### EXERCISE DIRECTIONS
When writing out the entries below, keep only the lines from the line with "دقائق، ويقدم بارد." to the line with "désigne le coupable avant de mourir", both included, exactly as they are, and leave the pictures aside.

### INPUT RECORDS
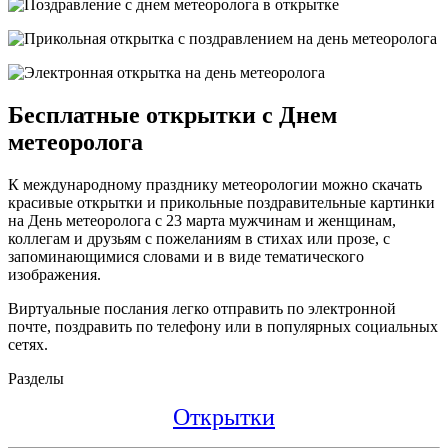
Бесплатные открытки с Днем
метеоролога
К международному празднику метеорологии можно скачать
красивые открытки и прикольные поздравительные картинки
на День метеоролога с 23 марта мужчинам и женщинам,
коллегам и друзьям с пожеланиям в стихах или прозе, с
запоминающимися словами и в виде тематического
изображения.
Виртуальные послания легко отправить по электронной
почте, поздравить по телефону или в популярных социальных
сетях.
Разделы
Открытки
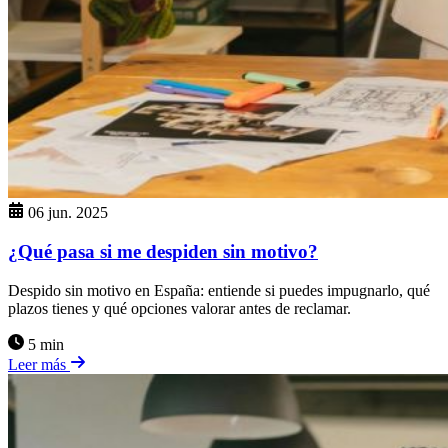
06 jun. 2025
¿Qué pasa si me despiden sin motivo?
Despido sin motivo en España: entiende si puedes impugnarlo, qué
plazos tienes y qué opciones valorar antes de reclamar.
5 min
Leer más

* * *

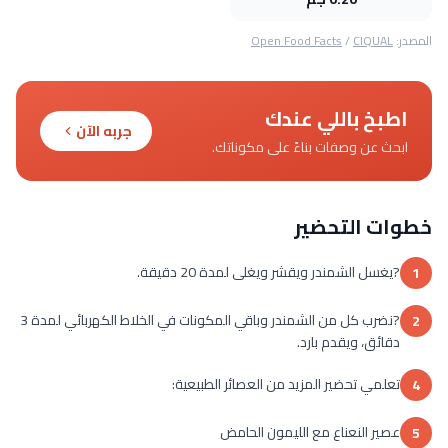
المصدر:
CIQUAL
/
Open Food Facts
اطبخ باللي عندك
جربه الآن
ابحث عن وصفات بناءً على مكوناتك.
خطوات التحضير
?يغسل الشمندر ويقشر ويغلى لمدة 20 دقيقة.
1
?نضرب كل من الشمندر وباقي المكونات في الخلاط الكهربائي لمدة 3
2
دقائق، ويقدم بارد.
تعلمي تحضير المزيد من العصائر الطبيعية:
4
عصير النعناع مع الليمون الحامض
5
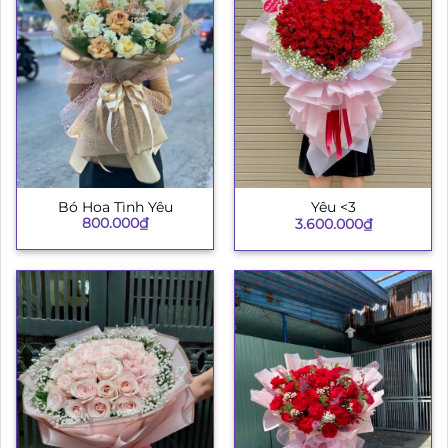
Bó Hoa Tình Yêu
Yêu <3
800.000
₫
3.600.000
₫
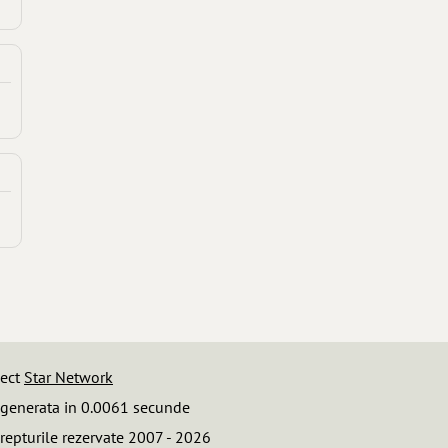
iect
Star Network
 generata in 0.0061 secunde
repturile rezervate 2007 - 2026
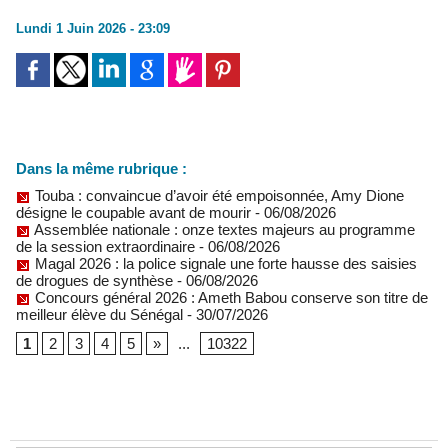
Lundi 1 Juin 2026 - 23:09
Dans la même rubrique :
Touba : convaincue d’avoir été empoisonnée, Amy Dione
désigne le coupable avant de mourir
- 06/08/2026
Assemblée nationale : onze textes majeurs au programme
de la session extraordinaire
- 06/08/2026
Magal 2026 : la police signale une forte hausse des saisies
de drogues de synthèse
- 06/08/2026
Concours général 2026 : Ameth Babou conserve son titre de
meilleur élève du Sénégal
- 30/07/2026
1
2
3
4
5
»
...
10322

### ANSWER SECTION
دقائق، ويقدم بارد.
تعلمي تحضير المزيد من العصائر الطبيعية:
4
عصير النعناع مع الليمون الحامض
5
Bó Hoa Tình Yêu
Yêu <3
800.000
₫
3.600.000
₫
iect
Star Network
 generata in 0.0061 secunde
repturile rezervate 2007 - 2026
Lundi 1 Juin 2026 - 23:09
Dans la même rubrique :
Touba : convaincue d’avoir été empoisonnée, Amy Dione
désigne le coupable avant de mourir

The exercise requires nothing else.